* Task
Retype every entry word for word. Omit the pictures.
*** Extracted records Section Begins ***
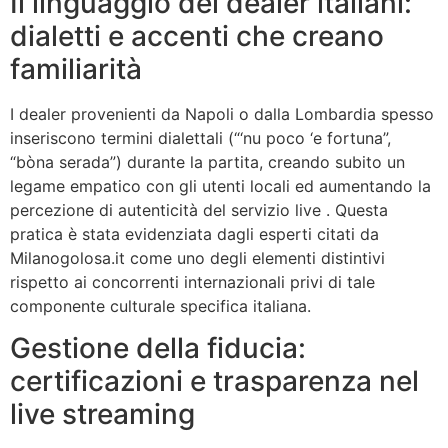
Il linguaggio dei dealer italiani:
dialetti e accenti che creano
familiarità
I dealer provenienti da Napoli o dalla Lombardia spesso
inseriscono termini dialettali (“‘nu poco ‘e fortuna”,
“bòna serada”) durante la partita, creando subito un
legame empatico con gli utenti locali ed aumentando la
percezione di autenticità del servizio live . Questa
pratica è stata evidenziata dagli esperti citati da
Milanogolosa.it come uno degli elementi distintivi
rispetto ai concorrenti internazionali privi di tale
componente culturale specifica italiana.
Gestione della fiducia:
certificazioni e trasparenza nel
live streaming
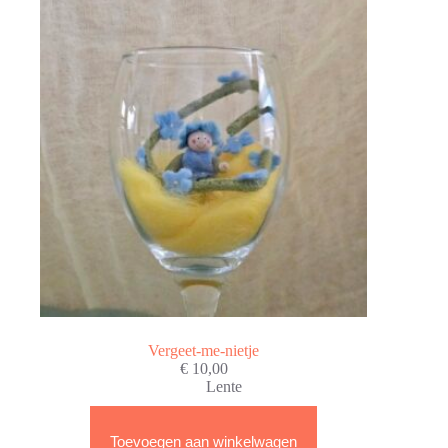
Vergeet-me-nietje
€
10,00
Lente
Toevoegen aan winkelwagen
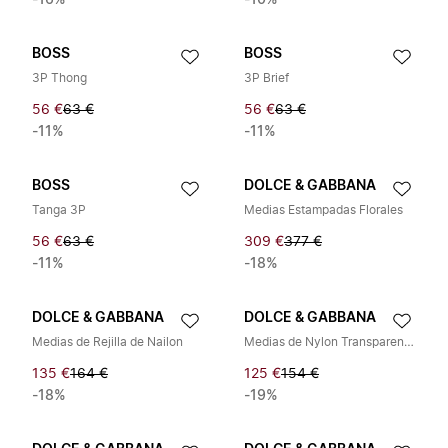
-16%
-10%
BOSS
BOSS
3P Thong
3P Brief
56 €
63 €
56 €
63 €
-11%
-11%
BOSS
DOLCE & GABBANA
Tanga 3P
Medias Estampadas Florales
56 €
63 €
309 €
377 €
-11%
-18%
DOLCE & GABBANA
DOLCE & GABBANA
Medias de Rejilla de Nailon
Medias de Nylon Transparentes
135 €
164 €
125 €
154 €
-18%
-19%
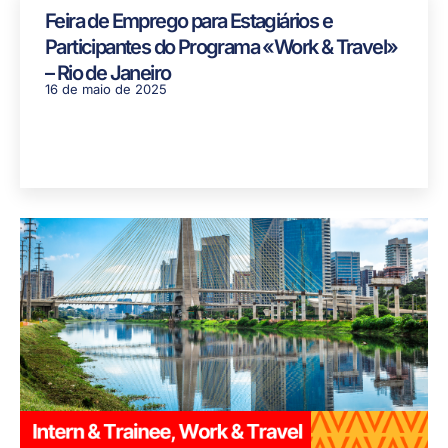
Feira de Emprego para Estagiários e
Participantes do Programa «Work & Travel»
– Rio de Janeiro
16 de maio de 2025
*** Extracted records Section Ends ***
* Task response
Il linguaggio dei dealer italiani:
dialetti e accenti che creano
familiarità
I dealer provenienti da Napoli o dalla Lombardia spesso
inseriscono termini dialettali (“‘nu poco ‘e fortuna”,
“bòna serada”) durante la partita, creando subito un
legame empatico con gli utenti locali ed aumentando la
percezione di autenticità del servizio live . Questa
pratica è stata evidenziata dagli esperti citati da
Milanogolosa.it come uno degli elementi distintivi
rispetto ai concorrenti internazionali privi di tale
componente culturale specifica italiana.
Gestione della fiducia:
certificazioni e trasparenza nel
live streaming
Vergeet-me-nietje
€
10,00
Lente
Toevoegen aan winkelwagen
-16%
-10%
BOSS
BOSS
3P Thong
3P Brief
56 €
63 €
56 €
63 €
-11%
-11%
BOSS
DOLCE & GABBANA
Tanga 3P
Medias Estampadas Florales
56 €
63 €
309 €
377 €
-11%
-18%
DOLCE & GABBANA
DOLCE & GABBANA
Medias de Rejilla de Nailon
Medias de Nylon Transparentes
135 €
164 €
125 €
154 €
-18%
-19%
Feira de Emprego para Estagiários e
Participantes do Programa «Work & Travel»
– Rio de Janeiro
16 de maio de 2025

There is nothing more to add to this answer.